We had a great fresh seafood feast that evening with crab, clams and oysters. Then a good game of Mexican Train to end the evening.

The next day my girls wanted to shop for souvenirs in the little harbor town so we had lunch at a fantastic authentic Irish restaurant called Galway Bay, and went shopping. At one shop I spotted a beautiful miniature of the Grays Harbor Lighthouse. It appeared to be close to 1/1200 scale and was only $3 so I grabbed it. When I got home with it I was excited to check it out against my fleets. It is perfect! 

The model is one of the Authentic Lighthouse Replicas from The Asian Pacific Imports Collection. There are eleven more lighthouses in the collection. They are for sale on ebay for $10 plus so I feel like I got a screaming deal for only $3.

So all in all it was a good trip. Good company, fresh seafood, Mexican Train, whale watching, and a lighthouse. Hard to beat that!

Tuesday, March 1, 2016

Navwar 40 Gun Swedish Frigate Venus

Capture of Venus
Venus was a Swedish frigate designed by Fredrik Henrik af Chapman. Launched at Karlskrona July 19, 1783, she sailed to Gothenburg where she was assigned to the local naval station, commanded by Adolf Ulrik Sheldon. Three years later she was under the command of Major Magnus Hansson and attached to the Gothenburg squadron. On June 1, 1789, Venus was patrolling just outside the Norwegian coast. Norway was ruled by Denmark and considered neutral. The day before, lookouts reported a Russian squadron of two ships of the line, two frigates and a cutter.

Commander Hansson expected to be able to stay ahead of the Russians due to the ship's excellent sailing qualities. Unfortunately the wind died off and stopped him from reaching the open sea. Cornered by the Russians, Venus took refuge in the fjord of Christiania (Oslo), expecting the protection of a neutral nation. The Russian ships followed, the cutter Merkuny starting the action. The larger ships positioned themselves to be able to fire along the length of Venus.

Hansson had placed springs on his anchor cables and used them to good effect to train his guns on the Russians, damaging the first of the arriving adversaries.

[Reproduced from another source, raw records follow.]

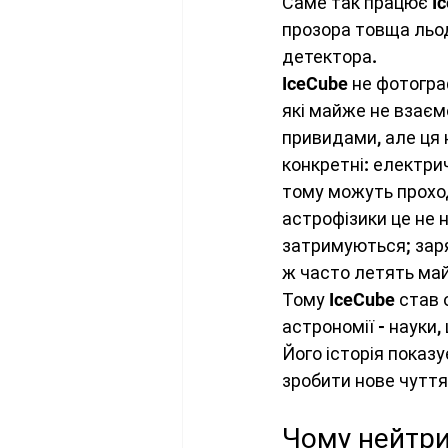
Саме так працює Ic
Космонавтика
Квантова
прозора товща льо
детектора.
IceCube не фотограф
Стандартна модель
Фіз
які майже не взаєм
привидами, але ця 
конкретні: електрич
Космологія
Наукові до
тому можуть проход
астрофізики це не 
затримуються; заря
Теорія відносності
Атмо
ж часто летять май
Тому IceCube став 
астрономії - науки,
Електродинаміка
Його історія показу
зробити нове чуття
Чому нейтри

But when the line of battle ships were in place and began to fire, Hansson dropped his colors. According to testimony from the Danish/Norwegian pilot, commander Hansson immediately boarded the Russian flagship claiming the attack as a crime of war.

The frigate was taken into the Russian navy and participated in the battle of Revel and in the battle of Vyborg Bay in 1790 under the command of British Admiral Roman Crown. She served in the Adriatic Sea between 1805 and 1807, and in the Agean Sea in 1807. She was sold to the Kingdom of Naples in Palermo to avoid capture by the British.

Length: 128 ft.
Beam: 32 ft.
Draft: 10 ft.
Compliment: 160
Armament: 26 x 24 pounder long guns and 14 x 6 pounders

Fregatt Venus

As you may notice, this Navwar model is the HMS Indefatigable 44 gun. I also have the Davco and Langton Indefatigable models. I chose the Davco version for the Indefatigable because it matched the Davco Agamemnon hull so closely. The Indefatigable was a cut down razeed 64 gun of the same class as the Agamemnon. In studying this Navwar hull, I realized there are only 40 guns/hatches, not the 44 of the Indefatigable. I decided to model the two Navwar Indefatigable models I have as Swedish 40 gun frigates. The photo is of one of the packs, base coats on the hull and the completed base.

American Triple Thick Brilliant Brush-On Gloss Glaze is what I use on my bases. It dries rock hard and has a nice water gloss.
The masts are my usual scratch built.
Making the ratline/shrouds.

 Sails and spars made and ready to mount.
 Mizzen mast done.
 Main course set with main stay sail.
Main top and studding sail set. Note the beginning clew line wrapped around the mast.
Clew lines attached to sail. This strengthens the attachment of the sail to the mast.
Main top gallant sail set with the start of the clew line around the mast.
Clew line tied off on the front of the mast.
Foresail and stuns'l mounted.
Fore top sail and stuns'l on.
Finished and fully rigged.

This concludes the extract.